Não representam grande avanço as declarações do governador Teotonio Vilela Filho sobre a ida dele, a Brasília, em
busca de recursos públicos na área de segurança para o combate à violência. Como gosta de ser chamado, o governador “dos três milhões de alagoanos” move-se pelo ímpeto de mais um brutal assassinato registrado no Estado. Um ímpeto não tão diferente do que foi visto no assassinato do modelo Eric Ferraz, morto de forma covarde por dois covardes.
Ou ainda quando recebeu, pela segunda vez, em dois anos, o ministro da Justiça, José Eduardo Cardozo, para costurar ações no Estado mais violento do Brasil.
As duas visitas integram o rodapé dos jornais, linhas pouco lembradas em tempos de sangue e impunidade.
Há uma evidente falta de sintonia entre setores do Governo, quando o assunto é violência. O Conselho Estadual de Segurança defende o policiamento comunitário, ideia rechaçada pelo Comando da Polícia Militar; são fartamente conhecidas as áreas mais violentas de Alagoas, mas daí a haver ações humanitárias ou comunitárias nestes lugares, a distância é grande.
Em Alagoas, já se falou de policiais seguindo o modelo colombiano de combate à violência; depois, o modelo tucano; nos últimos dois anos, foram dois planos de segurança e mais um lançado em março- pelo próprio ministro da Justiça, acompanhado, logo depois, pelo da Saúde e Desenvolvimento Social.

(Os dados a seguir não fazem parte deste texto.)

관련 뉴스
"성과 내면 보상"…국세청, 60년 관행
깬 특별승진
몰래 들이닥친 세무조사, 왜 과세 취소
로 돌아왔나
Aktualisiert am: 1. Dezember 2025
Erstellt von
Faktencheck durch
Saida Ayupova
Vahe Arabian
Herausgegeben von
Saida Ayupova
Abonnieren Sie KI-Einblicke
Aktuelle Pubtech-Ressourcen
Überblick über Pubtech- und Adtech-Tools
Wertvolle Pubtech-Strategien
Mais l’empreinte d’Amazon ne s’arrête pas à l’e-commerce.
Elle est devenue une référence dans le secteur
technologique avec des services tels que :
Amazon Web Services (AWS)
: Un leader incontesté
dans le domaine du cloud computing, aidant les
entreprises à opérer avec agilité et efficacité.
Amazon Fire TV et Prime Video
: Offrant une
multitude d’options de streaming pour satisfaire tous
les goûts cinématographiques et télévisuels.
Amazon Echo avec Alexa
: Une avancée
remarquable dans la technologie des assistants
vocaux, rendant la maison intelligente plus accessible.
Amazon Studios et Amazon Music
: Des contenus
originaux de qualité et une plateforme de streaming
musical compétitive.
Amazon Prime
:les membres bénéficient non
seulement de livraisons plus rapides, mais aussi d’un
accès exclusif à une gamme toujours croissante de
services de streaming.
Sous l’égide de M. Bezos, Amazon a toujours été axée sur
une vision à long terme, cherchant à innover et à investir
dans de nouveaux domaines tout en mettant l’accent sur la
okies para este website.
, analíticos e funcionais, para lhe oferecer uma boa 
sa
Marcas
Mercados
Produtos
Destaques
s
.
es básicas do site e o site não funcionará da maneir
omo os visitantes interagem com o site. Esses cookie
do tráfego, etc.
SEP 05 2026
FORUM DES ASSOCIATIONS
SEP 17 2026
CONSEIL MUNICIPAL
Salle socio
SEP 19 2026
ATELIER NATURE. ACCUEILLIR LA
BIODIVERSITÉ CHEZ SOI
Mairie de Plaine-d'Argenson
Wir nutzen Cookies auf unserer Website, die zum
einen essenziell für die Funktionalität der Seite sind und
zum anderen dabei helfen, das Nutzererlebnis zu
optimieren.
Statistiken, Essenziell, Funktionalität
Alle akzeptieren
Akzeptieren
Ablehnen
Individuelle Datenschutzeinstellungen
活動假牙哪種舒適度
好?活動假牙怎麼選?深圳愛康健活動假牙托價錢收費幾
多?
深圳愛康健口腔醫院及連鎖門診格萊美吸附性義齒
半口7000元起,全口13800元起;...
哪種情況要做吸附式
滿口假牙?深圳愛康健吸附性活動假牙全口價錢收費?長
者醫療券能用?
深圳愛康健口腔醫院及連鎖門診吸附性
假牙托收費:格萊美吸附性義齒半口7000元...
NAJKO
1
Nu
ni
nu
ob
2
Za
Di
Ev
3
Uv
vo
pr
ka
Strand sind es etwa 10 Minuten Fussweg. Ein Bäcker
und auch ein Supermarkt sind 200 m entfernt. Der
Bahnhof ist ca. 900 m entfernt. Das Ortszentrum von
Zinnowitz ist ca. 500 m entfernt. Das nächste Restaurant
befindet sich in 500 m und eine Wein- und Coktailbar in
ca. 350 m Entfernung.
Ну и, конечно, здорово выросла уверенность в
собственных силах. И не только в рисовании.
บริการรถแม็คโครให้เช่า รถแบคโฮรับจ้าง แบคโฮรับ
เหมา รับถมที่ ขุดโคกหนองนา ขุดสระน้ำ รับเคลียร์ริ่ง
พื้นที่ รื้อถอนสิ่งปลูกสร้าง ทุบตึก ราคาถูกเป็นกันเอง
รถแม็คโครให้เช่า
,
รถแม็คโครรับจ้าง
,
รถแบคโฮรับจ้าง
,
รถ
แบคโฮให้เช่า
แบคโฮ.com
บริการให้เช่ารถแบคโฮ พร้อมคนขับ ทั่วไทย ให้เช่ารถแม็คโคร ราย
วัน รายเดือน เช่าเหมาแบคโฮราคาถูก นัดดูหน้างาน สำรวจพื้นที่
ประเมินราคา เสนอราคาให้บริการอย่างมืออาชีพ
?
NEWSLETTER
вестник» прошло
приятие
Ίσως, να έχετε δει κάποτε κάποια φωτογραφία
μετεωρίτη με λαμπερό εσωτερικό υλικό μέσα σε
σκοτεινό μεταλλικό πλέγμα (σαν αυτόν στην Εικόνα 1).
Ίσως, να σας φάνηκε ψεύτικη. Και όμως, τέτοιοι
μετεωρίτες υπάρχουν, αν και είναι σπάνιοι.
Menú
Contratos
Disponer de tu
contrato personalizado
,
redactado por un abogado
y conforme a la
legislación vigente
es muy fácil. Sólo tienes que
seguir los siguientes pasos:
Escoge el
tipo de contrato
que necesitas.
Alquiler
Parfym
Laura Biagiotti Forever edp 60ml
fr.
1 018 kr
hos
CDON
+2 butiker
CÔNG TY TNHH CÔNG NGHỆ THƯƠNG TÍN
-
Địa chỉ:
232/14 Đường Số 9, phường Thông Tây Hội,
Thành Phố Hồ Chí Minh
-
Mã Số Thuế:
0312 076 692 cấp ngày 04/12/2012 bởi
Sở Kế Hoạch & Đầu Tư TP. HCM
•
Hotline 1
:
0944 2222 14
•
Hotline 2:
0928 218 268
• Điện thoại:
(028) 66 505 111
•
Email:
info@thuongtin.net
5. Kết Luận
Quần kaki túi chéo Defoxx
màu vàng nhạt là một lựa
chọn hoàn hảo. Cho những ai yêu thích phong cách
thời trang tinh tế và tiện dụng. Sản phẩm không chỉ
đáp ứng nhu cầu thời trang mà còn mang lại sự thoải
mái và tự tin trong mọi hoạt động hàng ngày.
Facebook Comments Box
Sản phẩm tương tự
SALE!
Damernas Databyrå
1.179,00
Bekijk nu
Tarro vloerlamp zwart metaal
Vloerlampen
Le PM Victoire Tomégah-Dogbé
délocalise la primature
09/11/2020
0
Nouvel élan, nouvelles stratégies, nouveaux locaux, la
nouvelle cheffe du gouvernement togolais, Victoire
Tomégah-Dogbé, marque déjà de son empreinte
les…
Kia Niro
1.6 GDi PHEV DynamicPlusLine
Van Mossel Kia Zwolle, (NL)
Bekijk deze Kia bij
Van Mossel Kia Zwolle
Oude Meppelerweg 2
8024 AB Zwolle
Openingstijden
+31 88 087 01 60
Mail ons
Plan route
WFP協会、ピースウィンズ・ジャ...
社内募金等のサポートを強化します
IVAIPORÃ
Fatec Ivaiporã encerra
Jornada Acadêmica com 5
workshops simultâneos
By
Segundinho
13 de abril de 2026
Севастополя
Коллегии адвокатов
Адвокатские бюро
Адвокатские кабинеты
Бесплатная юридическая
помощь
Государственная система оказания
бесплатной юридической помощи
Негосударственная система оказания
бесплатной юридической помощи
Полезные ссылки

O cenário de guerra urbana, de caos social, não se altera. O comerciante Mário Augusto da Silva Guimarães Neto foi assassinado em setembro do ano passado. Crime, até hoje, insolúvel; o Instituto Médico Legal Estácio de Lima, em Maceió, funciona aos pedaços e, apesar da promessa local e federal, segue de portas abertas em uma negativa tão esquizofrênica quanto estranha, da própria direção, sobre sua crise intestina.
A quem perde os parentes, resta o embalo de algumas frases soltas ao vento. As palavras voam, nada fica escrito. E esperamos para ver a próxima vítima e seus parentes cobrando, com justeza, o fim da nossa tragédia social.